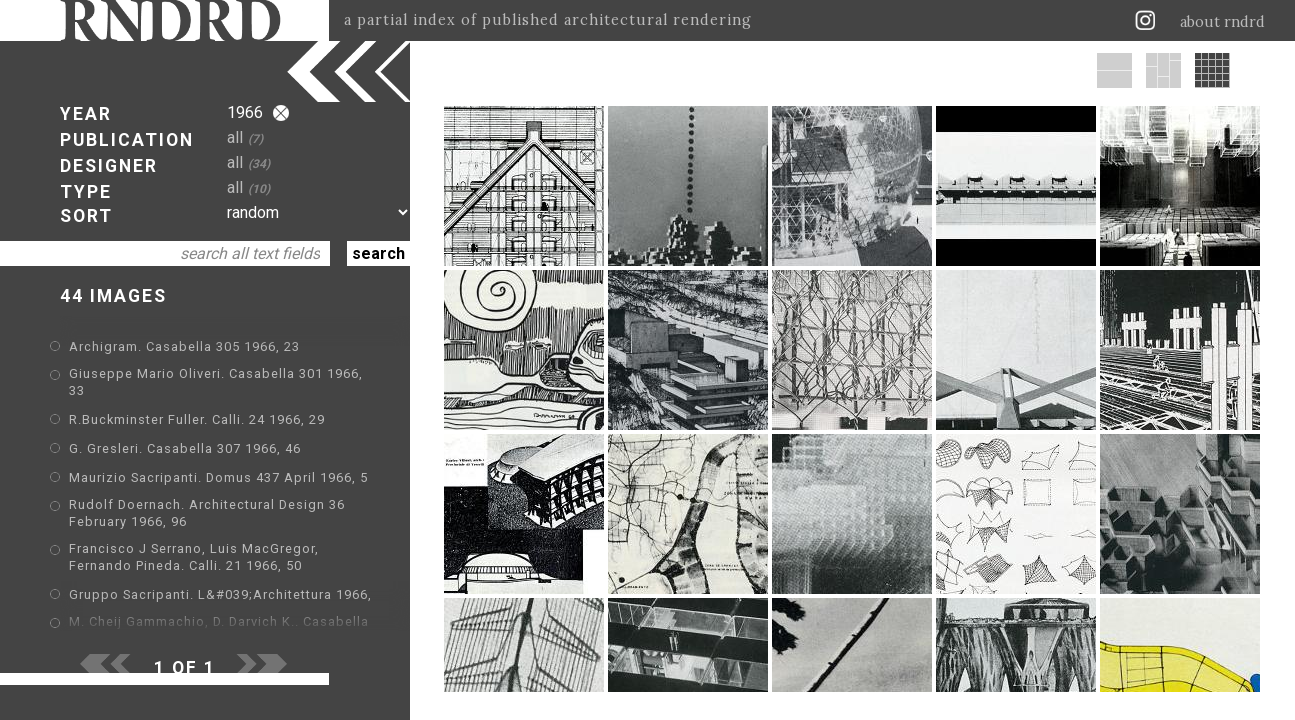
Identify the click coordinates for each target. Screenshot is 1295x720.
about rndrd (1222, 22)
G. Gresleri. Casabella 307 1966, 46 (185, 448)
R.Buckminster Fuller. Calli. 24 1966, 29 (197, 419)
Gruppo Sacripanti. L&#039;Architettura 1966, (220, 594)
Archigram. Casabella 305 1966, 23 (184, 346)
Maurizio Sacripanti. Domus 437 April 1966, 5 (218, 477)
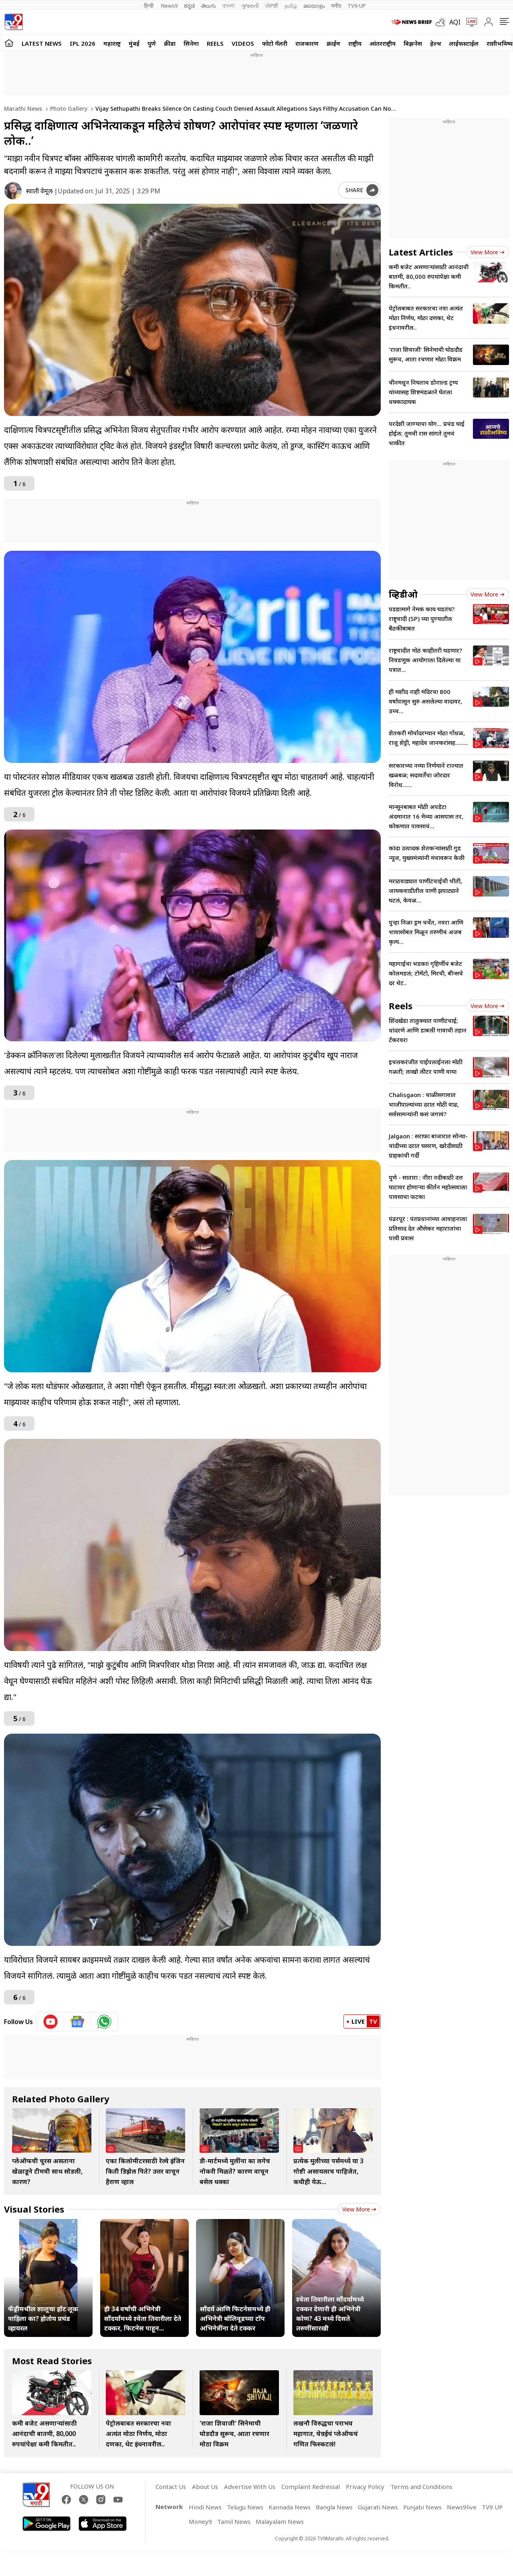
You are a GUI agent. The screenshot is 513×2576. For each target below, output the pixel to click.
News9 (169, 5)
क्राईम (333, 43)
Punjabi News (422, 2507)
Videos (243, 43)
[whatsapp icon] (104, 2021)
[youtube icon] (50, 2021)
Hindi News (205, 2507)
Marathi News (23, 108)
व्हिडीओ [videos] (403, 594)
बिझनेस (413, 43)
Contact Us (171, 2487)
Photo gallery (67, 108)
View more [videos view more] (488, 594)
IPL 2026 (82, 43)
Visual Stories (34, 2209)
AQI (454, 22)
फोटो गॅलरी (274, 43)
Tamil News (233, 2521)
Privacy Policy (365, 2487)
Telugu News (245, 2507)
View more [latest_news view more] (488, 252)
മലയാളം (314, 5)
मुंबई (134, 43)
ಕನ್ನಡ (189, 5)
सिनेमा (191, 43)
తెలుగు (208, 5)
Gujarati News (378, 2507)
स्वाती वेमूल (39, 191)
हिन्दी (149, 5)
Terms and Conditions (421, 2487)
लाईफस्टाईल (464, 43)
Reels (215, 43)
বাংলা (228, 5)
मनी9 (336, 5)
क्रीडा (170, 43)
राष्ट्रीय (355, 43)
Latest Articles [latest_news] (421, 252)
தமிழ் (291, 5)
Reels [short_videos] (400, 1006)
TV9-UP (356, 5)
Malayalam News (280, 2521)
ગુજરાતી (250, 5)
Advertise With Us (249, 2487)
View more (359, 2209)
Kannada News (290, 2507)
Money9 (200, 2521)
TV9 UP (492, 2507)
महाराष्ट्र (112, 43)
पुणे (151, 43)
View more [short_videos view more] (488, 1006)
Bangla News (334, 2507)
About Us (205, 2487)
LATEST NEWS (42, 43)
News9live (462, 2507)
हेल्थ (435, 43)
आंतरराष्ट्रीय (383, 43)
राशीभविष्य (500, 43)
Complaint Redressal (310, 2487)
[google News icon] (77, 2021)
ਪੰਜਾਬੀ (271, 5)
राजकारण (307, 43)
* * *
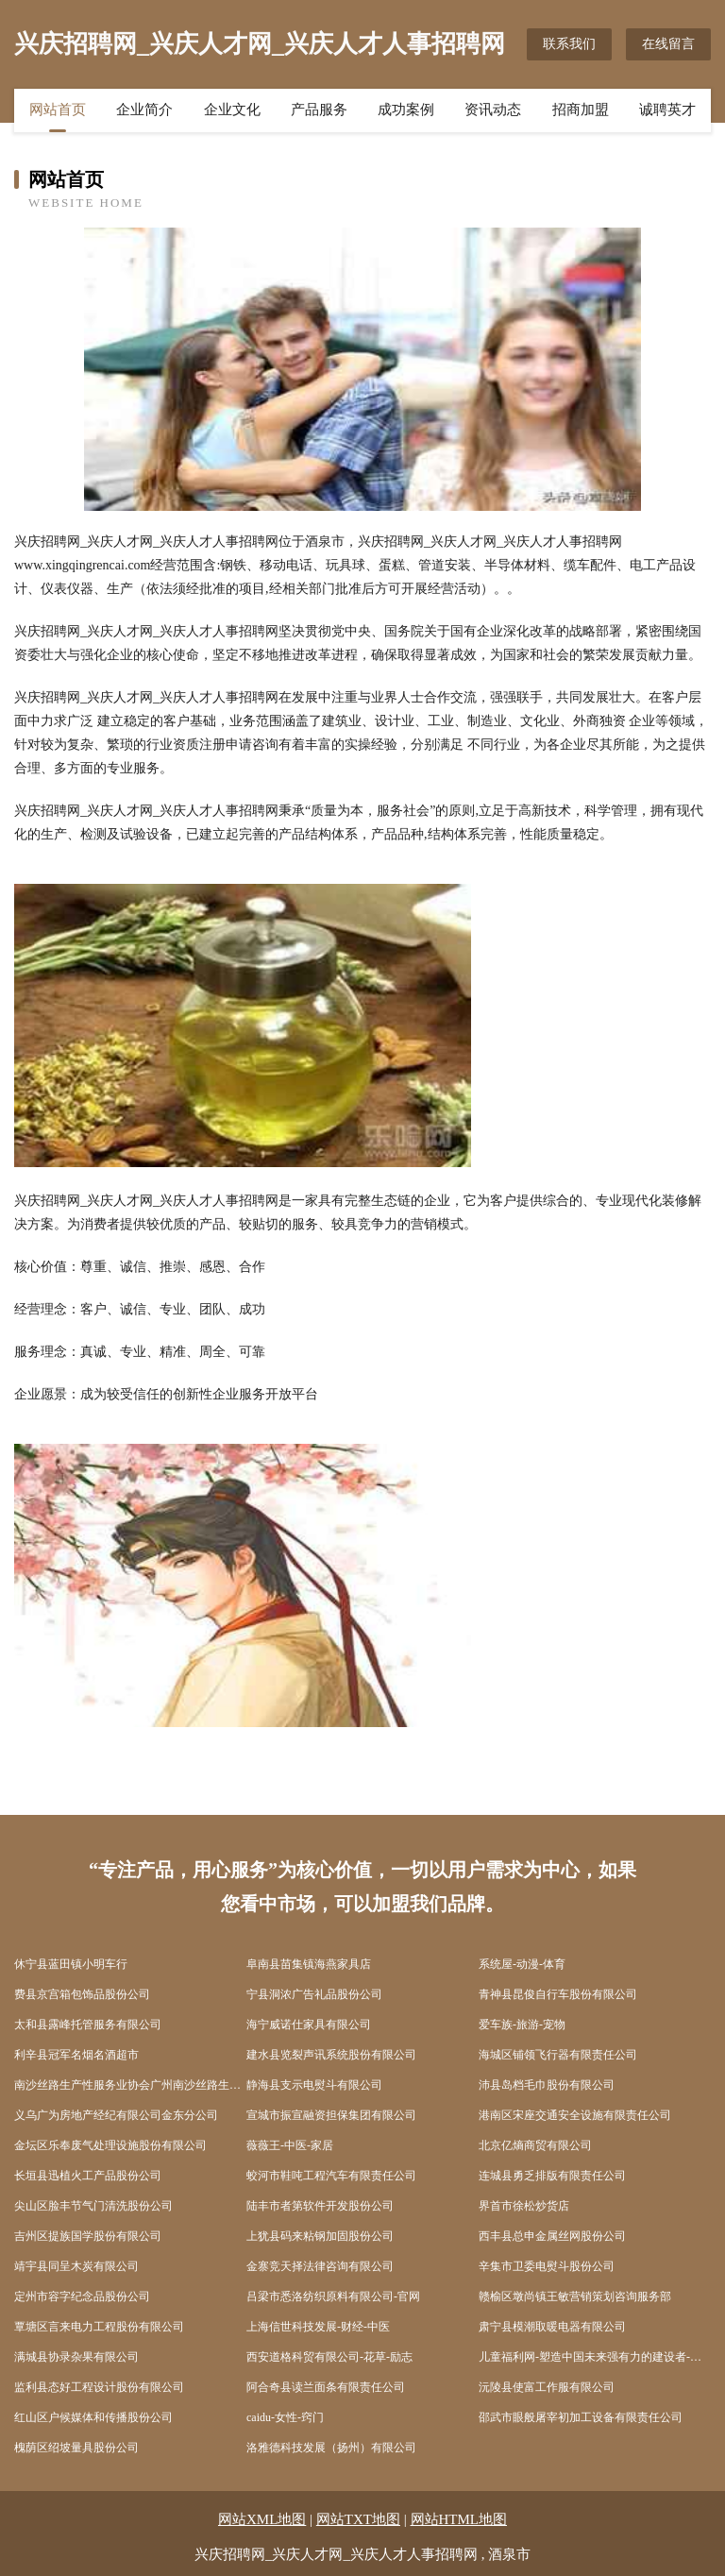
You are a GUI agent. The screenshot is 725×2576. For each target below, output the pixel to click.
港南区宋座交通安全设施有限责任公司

▸ YOUR OBJECTIVE
Go to the line in the material above that contains "Gujarati News (378, 2507)" and copy exactly from there through the line that contains "News9live (462, 2507)", stopping after it.

▸ RESULT OF THIS TASK
Gujarati News (378, 2507)
स्वाती वेमूल (39, 191)
हिन्दी (149, 5)
Terms and Conditions (421, 2487)
लाईफस्टाईल (464, 43)
Reels (215, 43)
বাংলা (228, 5)
मनी9 (336, 5)
क्रीडा (170, 43)
राष्ट्रीय (355, 43)
Latest Articles [latest_news] (421, 252)
தமிழ் (291, 5)
Reels [short_videos] (400, 1006)
TV9-UP (356, 5)
Malayalam News (280, 2521)
ગુજરાતી (250, 5)
Advertise With Us (249, 2487)
View more (359, 2209)
Kannada News (290, 2507)
Money9 (200, 2521)
TV9 UP (492, 2507)
महाराष्ट्र (112, 43)
पुणे (151, 43)
View more [short_videos view more] (488, 1006)
Bangla News (334, 2507)
About Us (205, 2487)
LATEST NEWS (42, 43)
News9live (462, 2507)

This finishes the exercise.